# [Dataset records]

BEGIN

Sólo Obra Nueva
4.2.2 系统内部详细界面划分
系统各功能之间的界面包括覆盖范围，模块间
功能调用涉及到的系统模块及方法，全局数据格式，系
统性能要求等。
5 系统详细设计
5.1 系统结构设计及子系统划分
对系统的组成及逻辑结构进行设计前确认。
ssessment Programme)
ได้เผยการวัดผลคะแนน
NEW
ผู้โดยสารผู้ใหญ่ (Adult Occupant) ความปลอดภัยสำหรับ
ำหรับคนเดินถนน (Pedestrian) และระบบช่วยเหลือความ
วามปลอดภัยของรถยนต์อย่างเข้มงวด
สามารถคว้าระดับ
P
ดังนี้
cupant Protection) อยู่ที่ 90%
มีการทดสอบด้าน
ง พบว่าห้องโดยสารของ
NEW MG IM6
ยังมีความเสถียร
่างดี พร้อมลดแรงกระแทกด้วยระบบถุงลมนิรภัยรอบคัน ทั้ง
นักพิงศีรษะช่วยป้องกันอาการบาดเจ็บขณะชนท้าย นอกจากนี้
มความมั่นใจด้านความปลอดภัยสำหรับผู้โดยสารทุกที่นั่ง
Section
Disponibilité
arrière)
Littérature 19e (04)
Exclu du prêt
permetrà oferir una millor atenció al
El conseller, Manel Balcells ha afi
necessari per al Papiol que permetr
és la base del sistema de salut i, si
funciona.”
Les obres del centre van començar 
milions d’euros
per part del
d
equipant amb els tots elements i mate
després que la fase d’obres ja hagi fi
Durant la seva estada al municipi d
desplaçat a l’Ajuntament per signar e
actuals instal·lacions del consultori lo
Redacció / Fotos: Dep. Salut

END
BEGIN

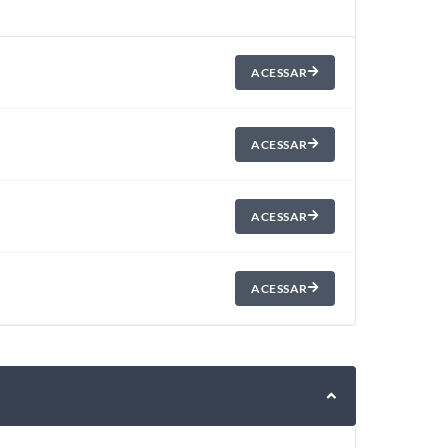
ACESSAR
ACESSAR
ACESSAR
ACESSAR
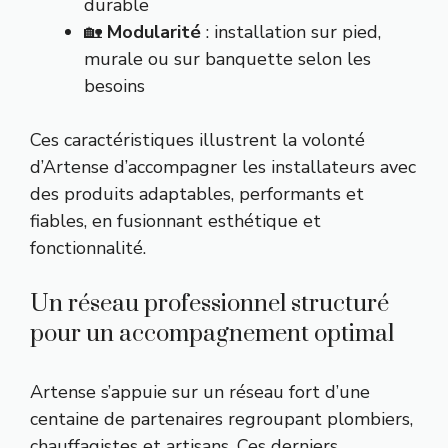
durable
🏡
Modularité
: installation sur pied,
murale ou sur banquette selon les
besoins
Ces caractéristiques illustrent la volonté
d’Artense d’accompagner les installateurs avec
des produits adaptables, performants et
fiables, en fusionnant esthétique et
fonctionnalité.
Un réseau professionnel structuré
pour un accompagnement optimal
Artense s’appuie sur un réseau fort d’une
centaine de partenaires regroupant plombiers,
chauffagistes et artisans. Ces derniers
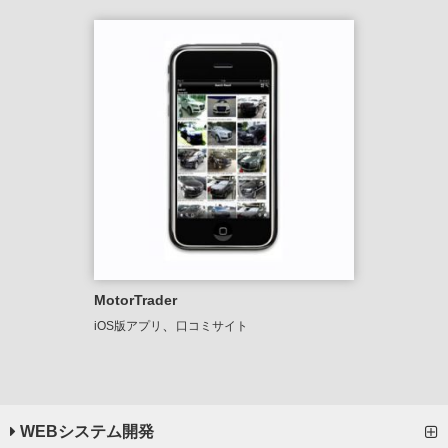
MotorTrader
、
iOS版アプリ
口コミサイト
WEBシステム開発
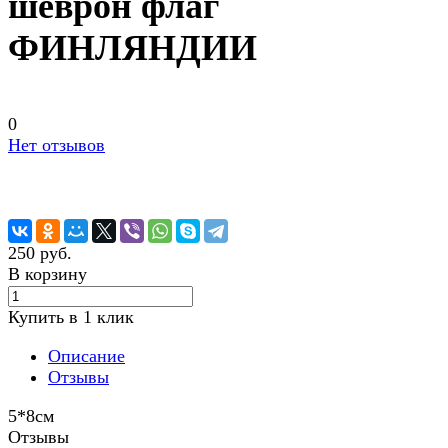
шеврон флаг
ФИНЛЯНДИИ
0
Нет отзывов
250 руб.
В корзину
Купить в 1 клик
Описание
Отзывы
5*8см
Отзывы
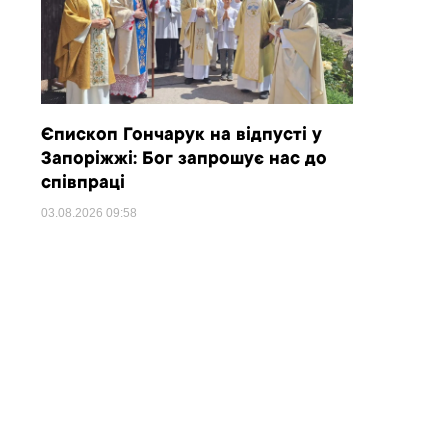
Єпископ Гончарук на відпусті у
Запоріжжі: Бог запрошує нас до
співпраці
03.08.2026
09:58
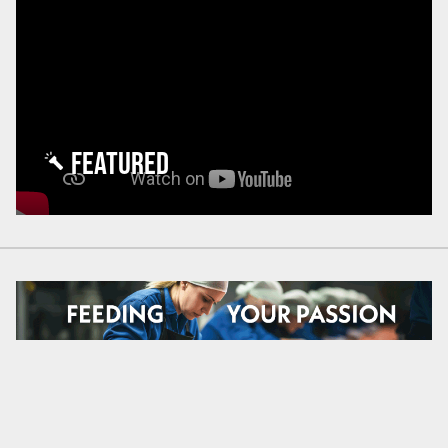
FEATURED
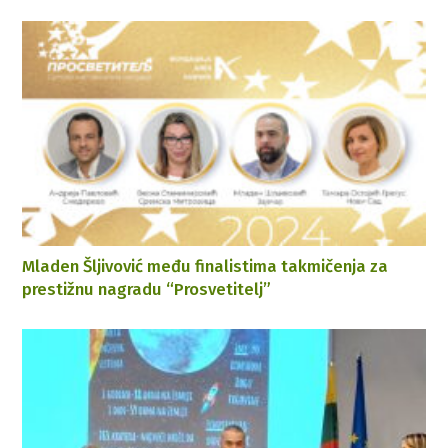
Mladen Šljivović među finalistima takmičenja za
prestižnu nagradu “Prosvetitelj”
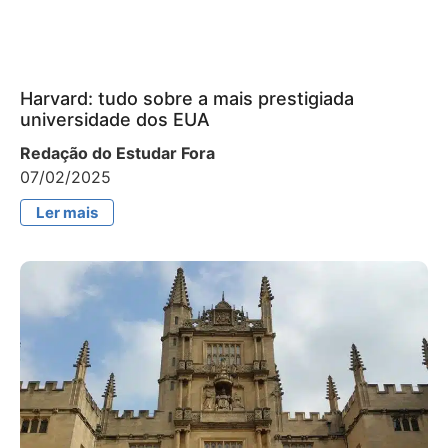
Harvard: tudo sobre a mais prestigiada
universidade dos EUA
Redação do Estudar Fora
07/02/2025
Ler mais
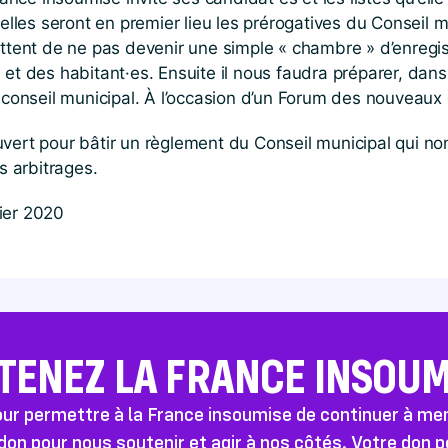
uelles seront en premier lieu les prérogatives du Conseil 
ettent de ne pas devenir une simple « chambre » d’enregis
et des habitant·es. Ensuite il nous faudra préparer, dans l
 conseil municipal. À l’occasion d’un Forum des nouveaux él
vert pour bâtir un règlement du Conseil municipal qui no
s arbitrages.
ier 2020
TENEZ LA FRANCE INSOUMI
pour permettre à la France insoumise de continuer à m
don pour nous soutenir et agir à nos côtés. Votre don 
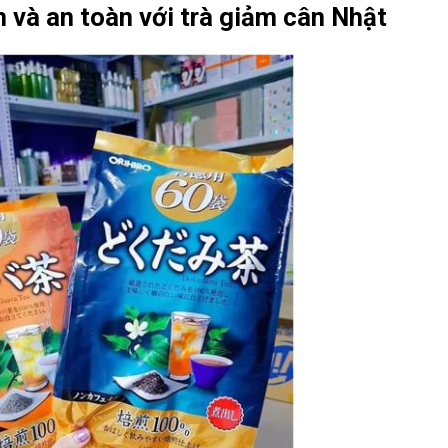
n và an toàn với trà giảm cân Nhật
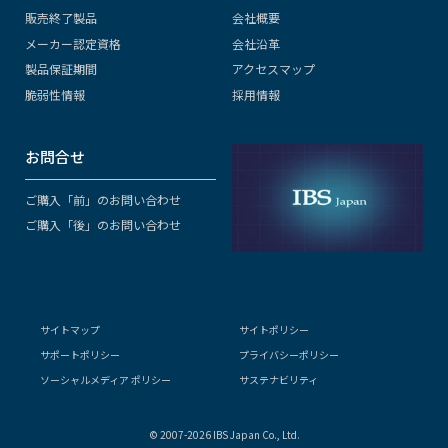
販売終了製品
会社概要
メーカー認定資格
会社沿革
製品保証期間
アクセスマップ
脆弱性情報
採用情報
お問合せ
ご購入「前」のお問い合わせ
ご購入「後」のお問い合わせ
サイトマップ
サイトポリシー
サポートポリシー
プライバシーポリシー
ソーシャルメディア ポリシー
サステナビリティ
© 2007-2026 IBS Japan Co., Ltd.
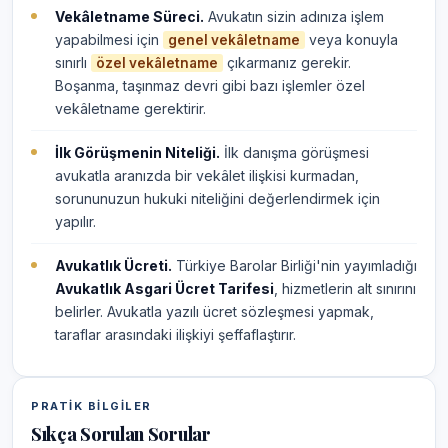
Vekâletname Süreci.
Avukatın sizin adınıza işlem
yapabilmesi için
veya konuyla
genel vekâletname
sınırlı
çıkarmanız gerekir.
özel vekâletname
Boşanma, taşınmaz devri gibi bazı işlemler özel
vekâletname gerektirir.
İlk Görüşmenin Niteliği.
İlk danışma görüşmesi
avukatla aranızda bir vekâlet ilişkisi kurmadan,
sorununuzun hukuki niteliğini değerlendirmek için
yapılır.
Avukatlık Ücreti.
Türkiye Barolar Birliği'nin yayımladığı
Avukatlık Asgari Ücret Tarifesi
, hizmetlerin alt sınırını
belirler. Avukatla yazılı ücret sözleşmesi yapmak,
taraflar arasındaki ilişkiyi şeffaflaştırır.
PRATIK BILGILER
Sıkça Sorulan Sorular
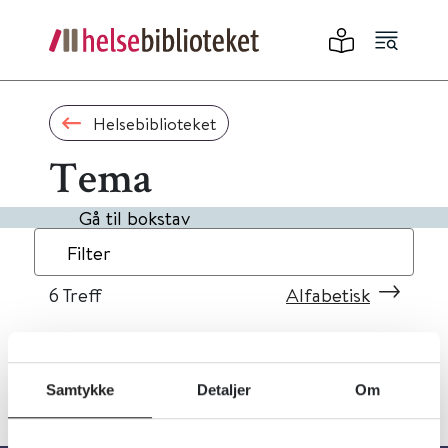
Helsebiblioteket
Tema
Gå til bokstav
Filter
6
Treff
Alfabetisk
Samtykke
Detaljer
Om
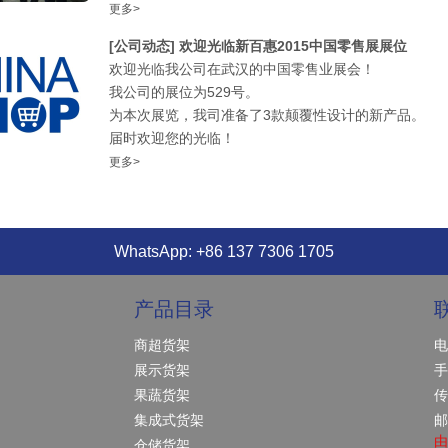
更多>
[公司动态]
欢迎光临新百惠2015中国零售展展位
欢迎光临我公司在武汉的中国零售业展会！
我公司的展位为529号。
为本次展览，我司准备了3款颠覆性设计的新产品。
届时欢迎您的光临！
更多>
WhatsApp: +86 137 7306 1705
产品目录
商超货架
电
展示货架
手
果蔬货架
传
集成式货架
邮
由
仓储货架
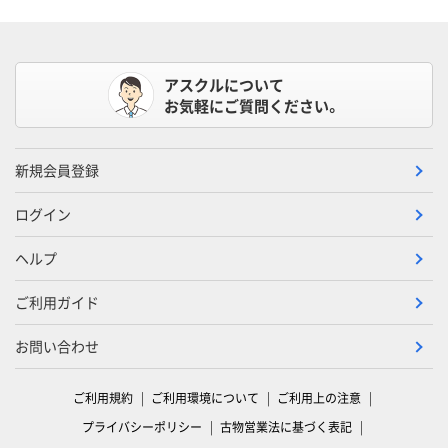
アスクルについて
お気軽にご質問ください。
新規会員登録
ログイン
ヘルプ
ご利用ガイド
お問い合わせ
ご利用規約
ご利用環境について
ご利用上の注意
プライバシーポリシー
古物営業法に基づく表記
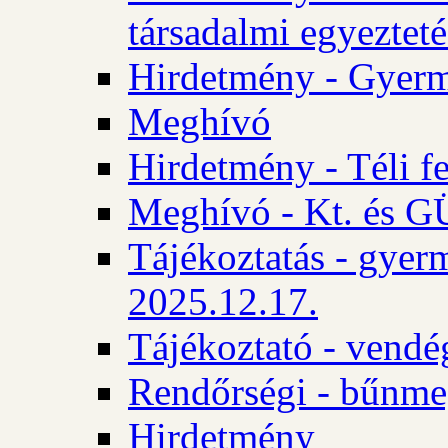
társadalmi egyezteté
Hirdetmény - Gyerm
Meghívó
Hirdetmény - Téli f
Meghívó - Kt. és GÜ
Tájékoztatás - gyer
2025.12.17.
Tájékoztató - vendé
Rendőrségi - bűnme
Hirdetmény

END

# [WHAT YOU SHOULD DO]
From the lines above, copy those that contain the word "réseau".

# [RESPONSE FOR THIS EXERCISE]
Un réseau professionnel structuré
Artense s’appuie sur un réseau fort d’une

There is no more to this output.